> [Work order] Return all of the data exactly, with nothing left out but the pictures.
^^^^^^^^^^^^^^^^
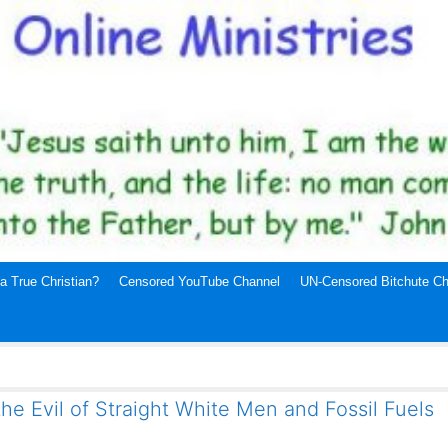
a True Christian?
Censored YouTube Channel
UN-Censored Bitchute Ch
the Evil of Straight White Men and Fossil Fuels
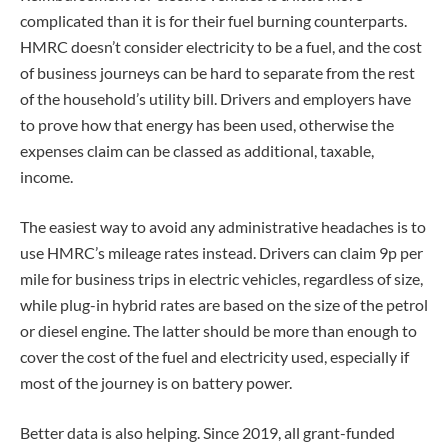
complicated than it is for their fuel burning counterparts.
HMRC doesn’t consider electricity to be a fuel, and the cost
of business journeys can be hard to separate from the rest
of the household’s utility bill. Drivers and employers have
to prove how that energy has been used, otherwise the
expenses claim can be classed as additional, taxable,
income.
The easiest way to avoid any administrative headaches is to
use HMRC’s mileage rates instead. Drivers can claim 9p per
mile for business trips in electric vehicles, regardless of size,
while plug-in hybrid rates are based on the size of the petrol
or diesel engine. The latter should be more than enough to
cover the cost of the fuel and electricity used, especially if
most of the journey is on battery power.
Better data is also helping. Since 2019, all grant-funded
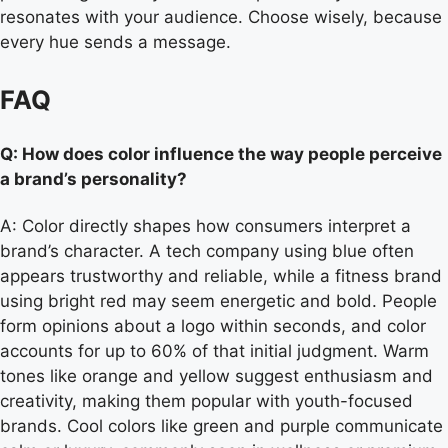
resonates with your audience. Choose wisely, because
every hue sends a message.
FAQ
Q: How does color influence the way people perceive
a brand’s personality?
A: Color directly shapes how consumers interpret a
brand’s character. A tech company using blue often
appears trustworthy and reliable, while a fitness brand
using bright red may seem energetic and bold. People
form opinions about a logo within seconds, and color
accounts for up to 60% of that initial judgment. Warm
tones like orange and yellow suggest enthusiasm and
creativity, making them popular with youth-focused
brands. Cool colors like green and purple communicate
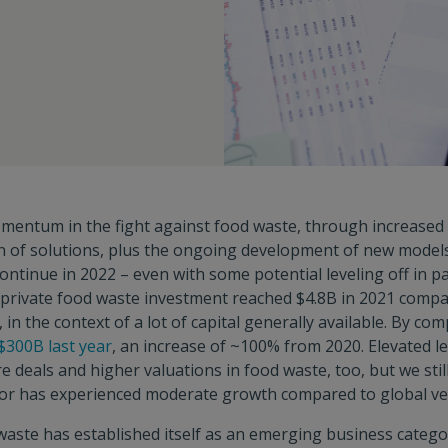
mentum in the fight against food waste, through increased
n of solutions, plus the ongoing development of new models
ontinue in 2022 – even with some potential leveling off in par
. private food waste investment reached $4.8B in 2021 compa
in the context of a lot of capital generally available. By co
$300B last year
, an increase of ~100% from 2020. Elevated lev
e deals and higher valuations in food waste, too, but we sti
tor has experienced moderate growth compared to global ve
waste has established itself as an emerging business catego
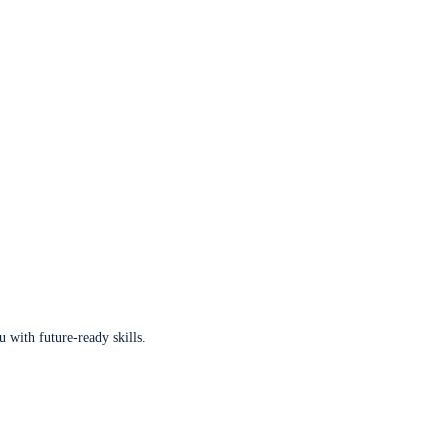
u with future-ready skills.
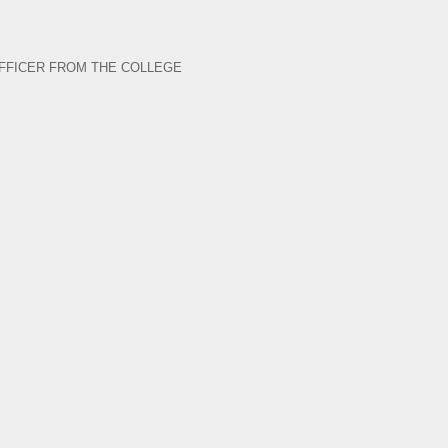
FFICER FROM THE COLLEGE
^^^^^^^^^^^^^^^^
> [Response]
a True Christian?
Censored YouTube Channel
UN-Censored Bitchute Ch
the Evil of Straight White Men and Fossil Fuels
complicated than it is for their fuel burning counterparts.
HMRC doesn’t consider electricity to be a fuel, and the cost
of business journeys can be hard to separate from the rest
of the household’s utility bill. Drivers and employers have
to prove how that energy has been used, otherwise the
expenses claim can be classed as additional, taxable,
income.
The easiest way to avoid any administrative headaches is to
use HMRC’s mileage rates instead. Drivers can claim 9p per
mile for business trips in electric vehicles, regardless of size,
while plug-in hybrid rates are based on the size of the petrol
or diesel engine. The latter should be more than enough to
cover the cost of the fuel and electricity used, especially if
most of the journey is on battery power.
Better data is also helping. Since 2019, all grant-funded
resonates with your audience. Choose wisely, because
every hue sends a message.
FAQ
Q: How does color influence the way people perceive
a brand’s personality?
A: Color directly shapes how consumers interpret a
brand’s character. A tech company using blue often
appears trustworthy and reliable, while a fitness brand
using bright red may seem energetic and bold. People
form opinions about a logo within seconds, and color
accounts for up to 60% of that initial judgment. Warm
tones like orange and yellow suggest enthusiasm and
creativity, making them popular with youth-focused
brands. Cool colors like green and purple communicate
mentum in the fight against food waste, through increased
n of solutions, plus the ongoing development of new models
ontinue in 2022 – even with some potential leveling off in par
. private food waste investment reached $4.8B in 2021 compa
in the context of a lot of capital generally available. By co
$300B last year
, an increase of ~100% from 2020. Elevated lev
e deals and higher valuations in food waste, too, but we sti
tor has experienced moderate growth compared to global ve
waste has established itself as an emerging business catego
u with future-ready skills.
FFICER FROM THE COLLEGE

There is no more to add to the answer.